Nur noch wenige Spiele: Auch die VfB-Anhänger wissen, dass sich in schlechten Zeiten zeigt, wer ein echter Fan seiner Mannschaft ist.

Stuttgart - Die Tickets sind auch dieses Mal restlos vergriffen. 4.500 Fans begleiten den VfB Stuttgart am Samstag zum Auswärtsspiel beim 1. FC Köln - es wären sogar deutlich mehr, wäre das Gästekontingent nicht wie üblich auf zehn Prozent des Fassungsvermögens beschränkt. Für die darauf folgenden Auswärtsspiele in Hoffenheim und München gibt es ebenfalls längst keine Karten mehr; und sogar die weite Reise nach Bremen haben neulich ungewöhnlich viele VfB-Anhänger angetreten.

 

 Erst in schlechten Zeiten, so heißt es, zeigt sich, wer ein echter Fan ist. So gesehen kann sich der VfB nicht beklagen - fehlender Rückhalt aus der Kurve jedenfalls wird nicht schuld sein, sollte der Club am Saisonende in die zweite Liga absteigen. "In dieser schwierigen Situation", sagt Christian Schmidt, "sind die Fans enger zusammengerückt und wollen zeigen, wie wichtig ihnen der Verein ist."

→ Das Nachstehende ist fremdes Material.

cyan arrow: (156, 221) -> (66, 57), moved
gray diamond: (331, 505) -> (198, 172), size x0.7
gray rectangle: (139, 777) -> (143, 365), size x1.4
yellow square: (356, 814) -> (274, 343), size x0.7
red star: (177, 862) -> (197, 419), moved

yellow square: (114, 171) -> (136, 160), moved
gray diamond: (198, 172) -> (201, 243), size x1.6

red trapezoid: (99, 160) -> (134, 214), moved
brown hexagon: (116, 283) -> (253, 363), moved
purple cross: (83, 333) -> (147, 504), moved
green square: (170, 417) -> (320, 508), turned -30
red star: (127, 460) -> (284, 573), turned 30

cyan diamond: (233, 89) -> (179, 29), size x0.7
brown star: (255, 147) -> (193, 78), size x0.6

In den vergangenen Wochen rund zehn neue Fanclubs

Schmidt ist beim VfB als Leiter der Fanbetreuung angestellt und muss einerseits seit Monaten aufgebrachte Fans beruhigen, die vor lauter Sorge kein Auge mehr zumachen. Andererseits hat er zuletzt aber auch so etwas wie eine Aufbruchstimmung ausgemacht - zumindest bei jenem Teil des Publikums, der hinterm Tor steht.

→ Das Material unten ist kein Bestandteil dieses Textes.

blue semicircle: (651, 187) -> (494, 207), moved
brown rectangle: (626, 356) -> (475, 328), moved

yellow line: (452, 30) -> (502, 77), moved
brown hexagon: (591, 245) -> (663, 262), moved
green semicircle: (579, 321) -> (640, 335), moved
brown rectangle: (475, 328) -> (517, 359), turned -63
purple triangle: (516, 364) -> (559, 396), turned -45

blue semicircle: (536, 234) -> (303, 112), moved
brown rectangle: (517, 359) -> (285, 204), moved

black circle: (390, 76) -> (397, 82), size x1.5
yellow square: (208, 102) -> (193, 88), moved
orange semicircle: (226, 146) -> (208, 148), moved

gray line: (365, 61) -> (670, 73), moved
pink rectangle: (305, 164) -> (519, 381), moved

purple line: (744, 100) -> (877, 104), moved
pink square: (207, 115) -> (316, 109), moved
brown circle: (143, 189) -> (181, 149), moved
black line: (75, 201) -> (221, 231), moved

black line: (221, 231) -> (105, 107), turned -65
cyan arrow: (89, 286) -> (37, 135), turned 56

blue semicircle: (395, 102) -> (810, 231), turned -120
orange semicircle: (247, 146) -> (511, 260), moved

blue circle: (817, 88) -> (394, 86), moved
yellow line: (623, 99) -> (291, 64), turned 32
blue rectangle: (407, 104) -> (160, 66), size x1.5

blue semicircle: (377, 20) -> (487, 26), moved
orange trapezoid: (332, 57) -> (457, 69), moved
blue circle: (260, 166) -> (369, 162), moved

Denn während sich unter den Besuchern auf der Haupt- und Gegentribüne zunehmende Gleichgültigkeit und teils grenzenloser Frust breitmacht, während manch langjähriger Sympathisant enttäuscht seine Mitgliedschaft kündigt, haben hartgesottene Anhänger allein in den vergangenen Wochen rund zehn neue Fanclubs gegründet. Und täglich rufen Anhänger bei Schmidt und den beiden anderen Fanbeauftragten Peter Reichert und Ralph Klenk an und fragen nach Eintrittskarten für die restlichen Spiele. "Das zeigt, dass sich die Fans sagen: jetzt erst recht!" 

"Natürlich ist keiner von uns glücklich, so wie es läuft."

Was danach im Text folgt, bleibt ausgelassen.